Je suis aussi tout à fait d'accord pour que – ne serait-ce que pour des raisons pratiques et de non-discrimination –, les PMA ne se déroulent pas exclusivement dans des établissements publics – tout en restant soumises à un contrôle strict. Les conditions de supervision des établissements privés sont aussi draconiennes ; l'Agence de la biomédecine fait des enquêtes avant toute autorisation. Nous savons qu'avec les centres aujourd'hui habilités en France, dans les hôpitaux publics, nous ne pourrons pas répondre à la demande, compte tenu de son augmentation prévisible, et nous serions demain non seulement en pénurie de gamètes, mais aussi en pénurie de lieux d'accueil des femmes sollicitant une PMA.
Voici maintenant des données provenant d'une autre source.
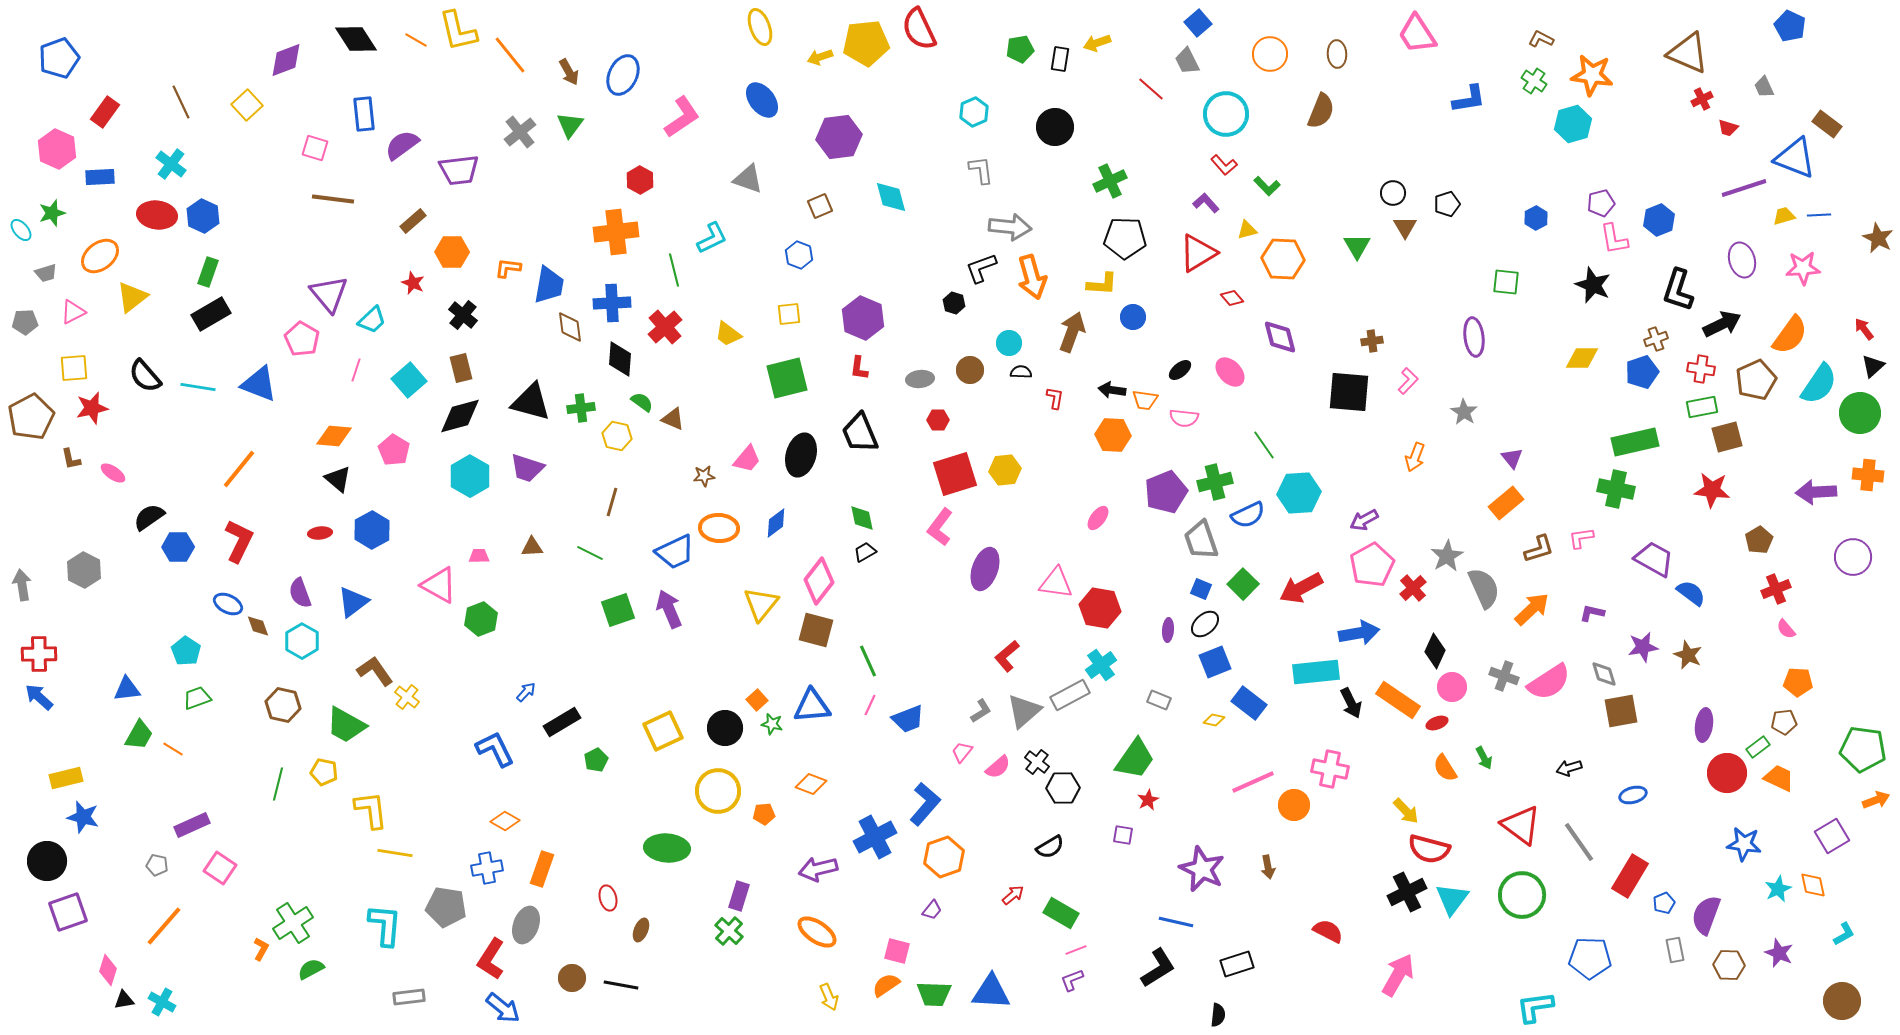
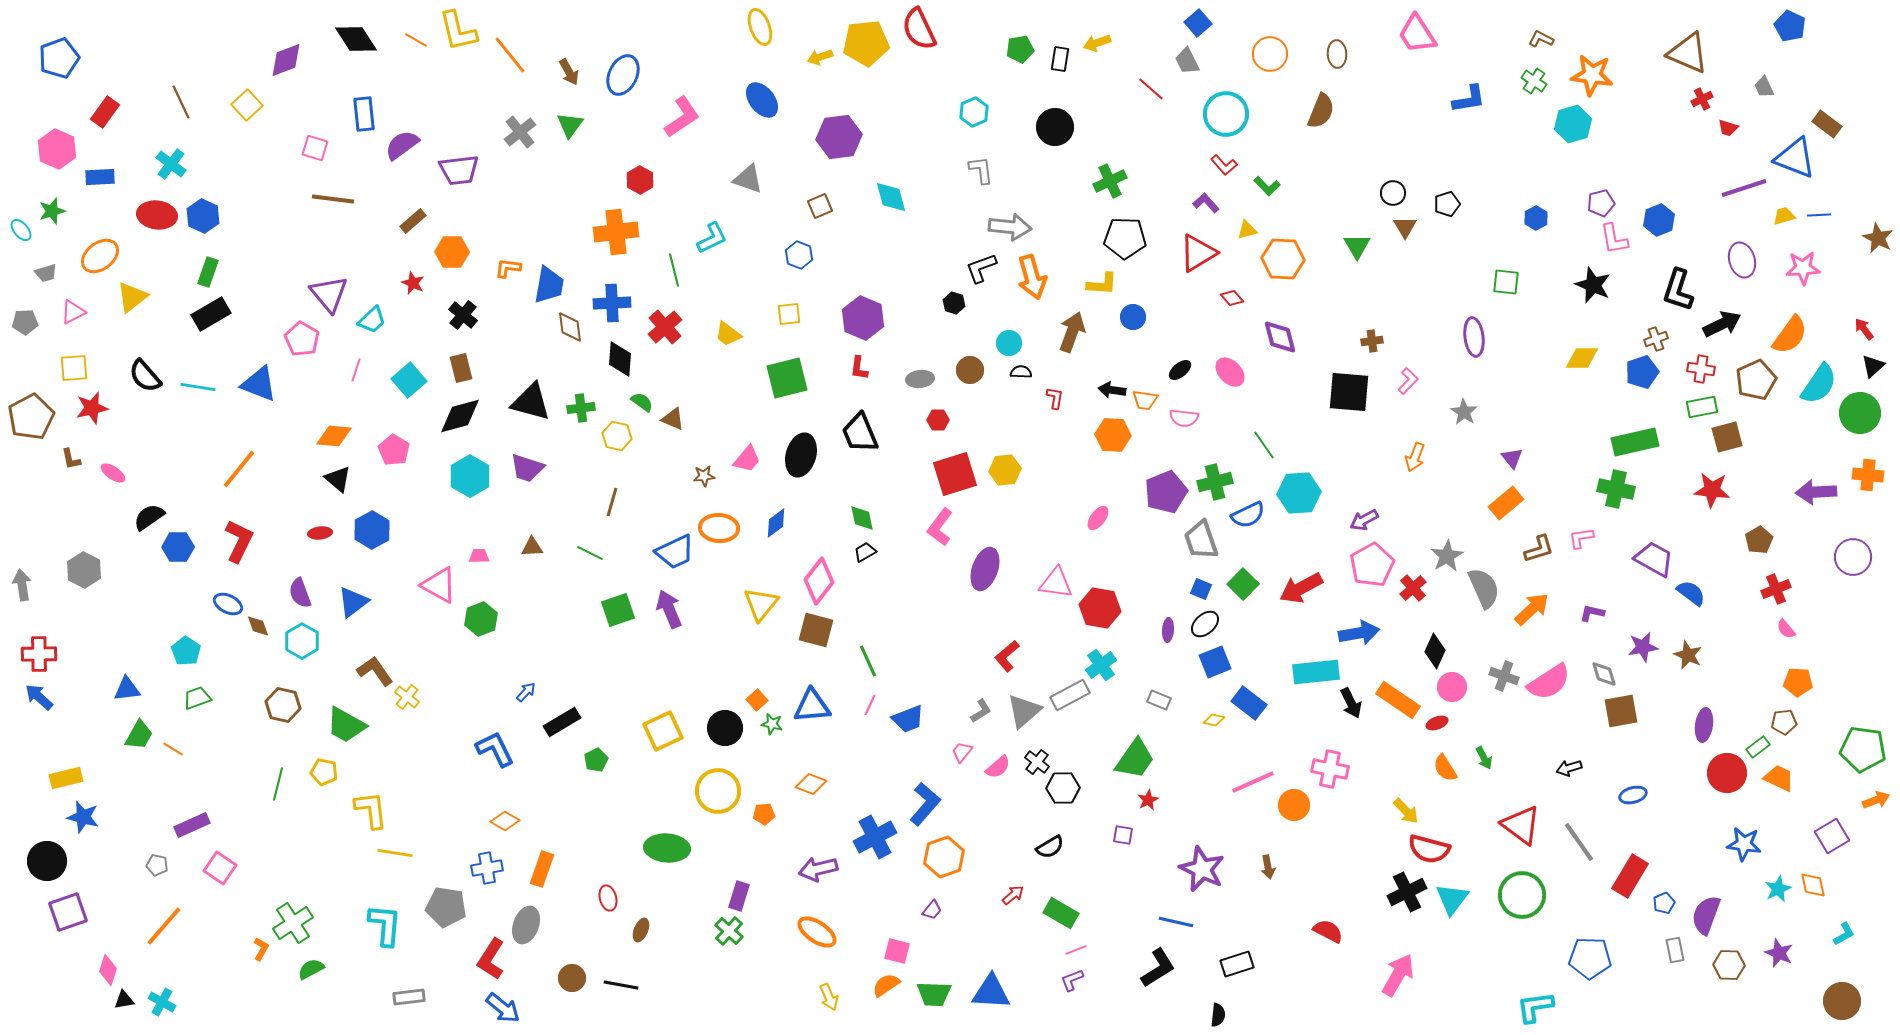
green star at (52, 213): moved 2 px up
J'en viens aux répercussions sur la filiation de l'ouverture de l'AMP. On attribuera aussi le beau nom de mère à la femme du couple homosexuel qui n'aura pas enfanté elle-même ce nouveau-né, et c'est très bien ainsi, mais cela veut dire que l'on abandonne l'idée que la mère est la femme qui accouche. Je vous demande si vous êtes d'accord avec l'idée que l'abandon de cette idée devrait nous permettre d'aller jusqu'à reconnaître la mère d'intention des enfants qui ont été portés par GPA, dans un autre pays. En effet, actuellement, quand un couple fait une GPA à l'étranger, le père peut être reconnu au retour en France, mais pas la mère parce qu'elle n'a pas accouché. Cet argument ne tient plus à partir du moment où on ne définit plus de façon restrictive la mère comme la femme qui accouche. C'est déjà le cas d'ailleurs avec les adoptions ou les femmes qui élèvent des enfants nés sous X.

J'avais encore une question sur le terme « femme non mariée » : j'ai peur qu'il recouvre les femmes pacsées et les femmes en couple – avec une femme ou un homme – sans organisation administrative, qui ne sont pas des femmes seules. Pourquoi ne dit-on pas « femme seule » ? Cela serait plus clair que la périphrase « femme non mariée ».

Mon dernier point concerne les intersexes et les trans. Il faut que notre texte prévoit la possibilité pour eux de procréer. C'est une demande importante et insistante de leur part. Il n'y a pas de raison de les stigmatiser.